Extracted material Block Start

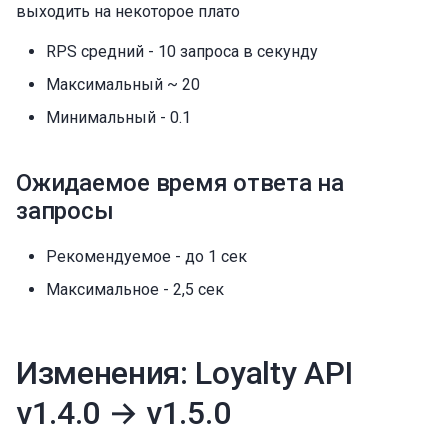
выходить на некоторое плато
RPS средний - 10 запроса в секунду
Максимальный ~ 20
Минимальный - 0.1
Ожидаемое время ответа на
запросы
Рекомендуемое - до 1 сек
Максимальное - 2,5 сек
Изменения: Loyalty API
v1.4.0 → v1.5.0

Extracted material Block End

Work to complete:
Beginning with the line in which "Максимальное - 2,5 сек" appears, set down each line through the last one in the listing, unchanged and with no extras.

Result of the exercise:
Максимальное - 2,5 сек
Изменения: Loyalty API
v1.4.0 → v1.5.0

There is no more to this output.